A team of researchers led by Flora Tassone, PhD, has shown for the first time that a method for quantifying DNA known as droplet digital polymerase chain reaction (ddPCR) can reliably and cost-effectively diagnose 22q11 deletion syndrome. To determine this, the researchers blindly intermixed blood spot cards (the sample form used in newborn screening) from 26 22q11 deletion syndrome patients with 1,096 cards from the general population. Using ddPCR to analyze each sample, they were able to correctly identify the 26 cases of 22q11 deletion syndrome with 100% accuracy and at a cost of only $5 to $6 for reagents per reaction.

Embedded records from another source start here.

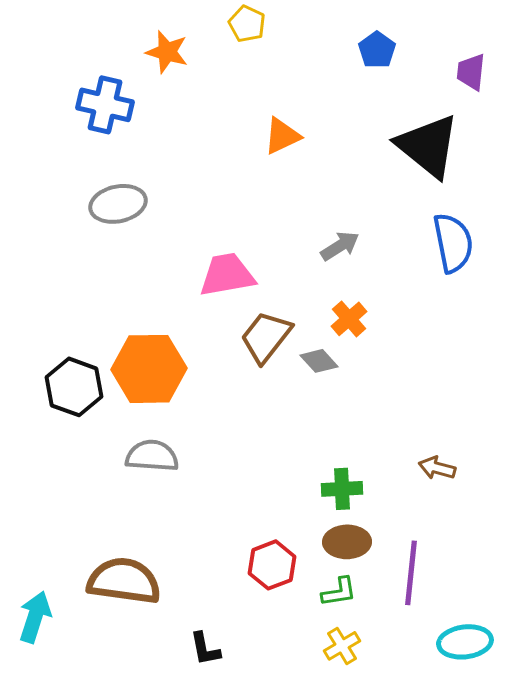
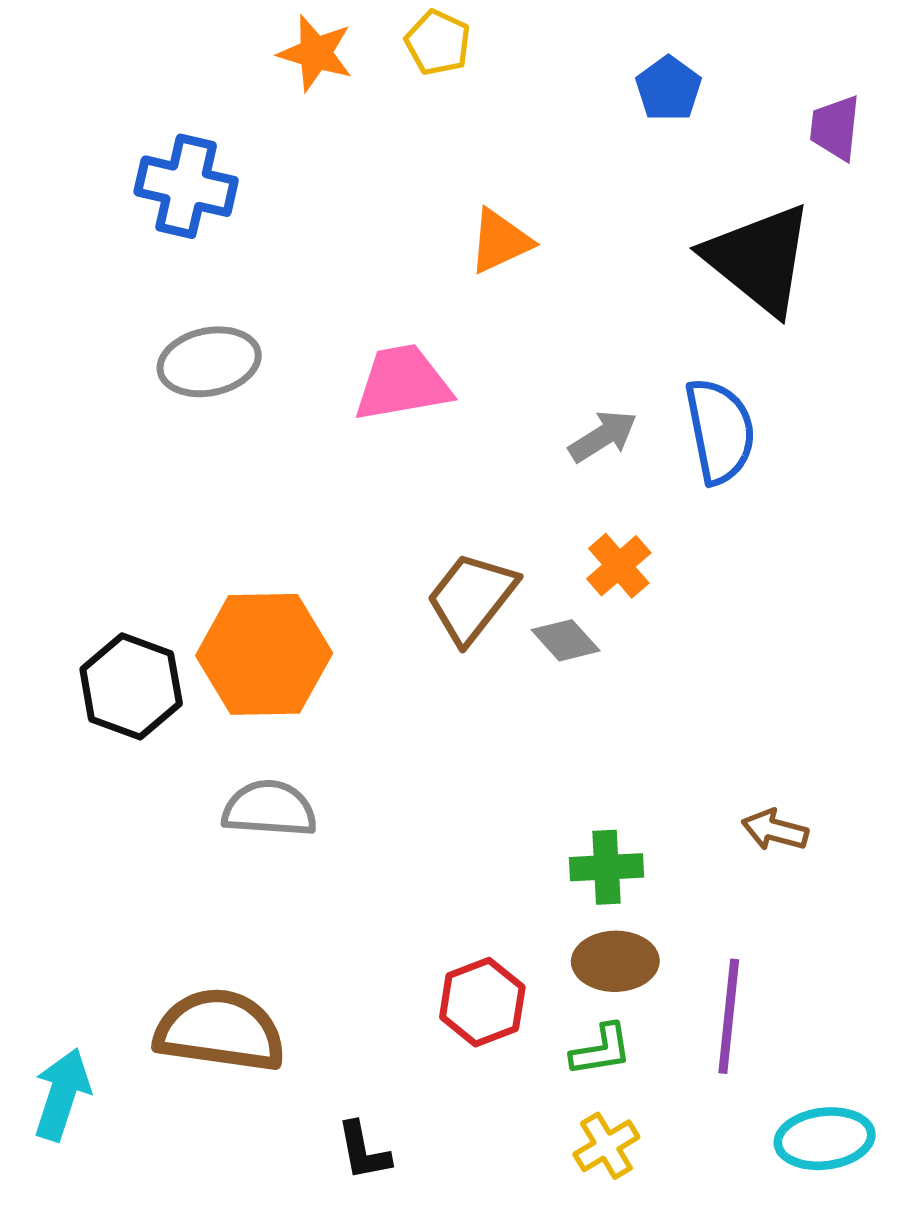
orange star: (167, 52) -> (316, 53), moved
blue semicircle: (453, 243) -> (720, 431), moved
pink trapezoid: (227, 275) -> (402, 383), moved

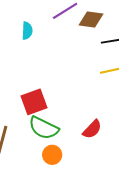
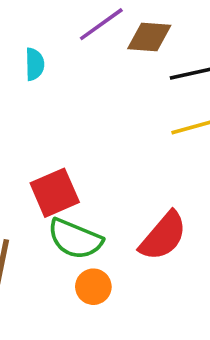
red semicircle: (92, 129) -> (163, 236), size x1.4

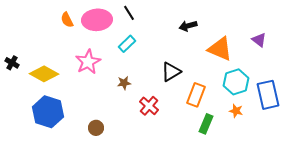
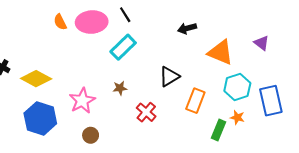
cyan rectangle: (127, 44) -> (123, 47), size x1.4
pink star: (88, 62) -> (82, 101), moved
green rectangle: (206, 124) -> (218, 130), moved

Wilson disease results from a mutated version of the gene ATP7B that, when inherited from both parents, causes liver and neurological damage and eventually death. If it is detected and treated early enough, patients with Wilson disease can lead normal lives. Currently, prenatal diagnosis of Wilson disease is performed by analyzing fetal cells collected by either chorionic villus sampling or amniocentesis. Both of these invasive methods come with the risk of complications such as miscarriage, but Wilson and other single-gene disorders like it are difficult to diagnose using safer non-invasive methods—which analyze fetal DNA in the mother’s blood—because the fetal gene of interest is present in the mother’s blood at such low levels. 

A research team led by Lingqian Wu, PhD, has developed a new non-invasive prenatal testing method named circulating single-molecule amplification and resequencing technology (cSMART). In a study of four pregnancies where both parents were Wilson disease carriers, the team demonstrated that cSMART can diagnose Wilson disease if the sequences of the parents’ mutant ATP7B variants are known. The researchers used DNA sequencing to determine each couple’s ATP7B variants, then used both standard invasive prenatal testing and cSMART to test for these respective variants in each couple’s fetus. Among the four pregnancies, invasive prenatal testing detected two carrier fetuses who had inherited mutant paternal ATP7B, one unaffected fetus, and one fetus with Wilson disease. cSMART successfully made the same diagnoses.